## EXCERPTED RECORDS
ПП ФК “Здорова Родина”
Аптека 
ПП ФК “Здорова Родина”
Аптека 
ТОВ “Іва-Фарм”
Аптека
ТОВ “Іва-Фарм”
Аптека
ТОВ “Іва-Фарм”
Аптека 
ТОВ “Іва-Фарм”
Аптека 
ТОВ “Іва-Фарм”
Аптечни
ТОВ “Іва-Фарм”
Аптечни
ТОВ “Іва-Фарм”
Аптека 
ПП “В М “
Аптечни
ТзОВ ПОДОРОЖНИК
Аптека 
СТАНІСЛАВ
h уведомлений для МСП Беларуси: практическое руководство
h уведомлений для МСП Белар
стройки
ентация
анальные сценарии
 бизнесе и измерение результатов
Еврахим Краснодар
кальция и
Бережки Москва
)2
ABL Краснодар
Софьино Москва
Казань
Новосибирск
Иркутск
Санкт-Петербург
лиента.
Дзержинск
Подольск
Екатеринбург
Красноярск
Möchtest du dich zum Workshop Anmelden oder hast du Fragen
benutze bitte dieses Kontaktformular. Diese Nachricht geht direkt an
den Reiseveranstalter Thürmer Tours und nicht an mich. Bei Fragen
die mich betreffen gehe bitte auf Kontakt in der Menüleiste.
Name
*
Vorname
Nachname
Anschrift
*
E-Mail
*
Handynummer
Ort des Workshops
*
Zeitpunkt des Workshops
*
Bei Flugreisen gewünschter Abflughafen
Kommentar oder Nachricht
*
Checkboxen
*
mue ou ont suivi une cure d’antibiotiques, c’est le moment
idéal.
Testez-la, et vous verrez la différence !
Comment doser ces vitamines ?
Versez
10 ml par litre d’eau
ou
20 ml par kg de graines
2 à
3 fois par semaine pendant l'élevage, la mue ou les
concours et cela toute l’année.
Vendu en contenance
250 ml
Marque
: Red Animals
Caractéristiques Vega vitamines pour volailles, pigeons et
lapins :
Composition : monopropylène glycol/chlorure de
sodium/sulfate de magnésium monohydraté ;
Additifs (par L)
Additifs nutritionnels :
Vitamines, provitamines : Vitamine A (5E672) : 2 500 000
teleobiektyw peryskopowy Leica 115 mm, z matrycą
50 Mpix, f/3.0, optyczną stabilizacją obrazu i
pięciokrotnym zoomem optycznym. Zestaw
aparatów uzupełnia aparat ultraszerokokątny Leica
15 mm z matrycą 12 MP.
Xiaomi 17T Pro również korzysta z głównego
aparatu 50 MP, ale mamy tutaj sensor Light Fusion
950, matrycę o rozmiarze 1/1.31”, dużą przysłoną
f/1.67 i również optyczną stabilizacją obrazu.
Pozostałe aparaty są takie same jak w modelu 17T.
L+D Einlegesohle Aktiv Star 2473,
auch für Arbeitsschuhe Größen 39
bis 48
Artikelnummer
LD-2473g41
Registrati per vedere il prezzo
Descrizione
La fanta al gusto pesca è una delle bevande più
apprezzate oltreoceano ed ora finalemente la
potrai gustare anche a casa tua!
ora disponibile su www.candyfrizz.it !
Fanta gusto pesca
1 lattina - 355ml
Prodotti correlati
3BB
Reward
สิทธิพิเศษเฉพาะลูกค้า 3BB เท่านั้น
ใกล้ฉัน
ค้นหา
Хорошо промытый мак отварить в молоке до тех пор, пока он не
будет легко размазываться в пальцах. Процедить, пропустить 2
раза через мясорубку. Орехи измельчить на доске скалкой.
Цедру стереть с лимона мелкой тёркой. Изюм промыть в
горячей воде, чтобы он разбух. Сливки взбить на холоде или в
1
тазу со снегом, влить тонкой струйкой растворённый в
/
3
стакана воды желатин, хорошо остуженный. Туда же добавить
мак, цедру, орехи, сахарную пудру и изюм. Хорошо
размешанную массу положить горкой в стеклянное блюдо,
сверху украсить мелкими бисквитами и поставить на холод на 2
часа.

## TASK OBJECTIVE
Where does the word "mich" occur in the data? Copy every line that has it.

## ANSWER
den Reiseveranstalter Thürmer Tours und nicht an mich. Bei Fragen
die mich betreffen gehe bitte auf Kontakt in der Menüleiste.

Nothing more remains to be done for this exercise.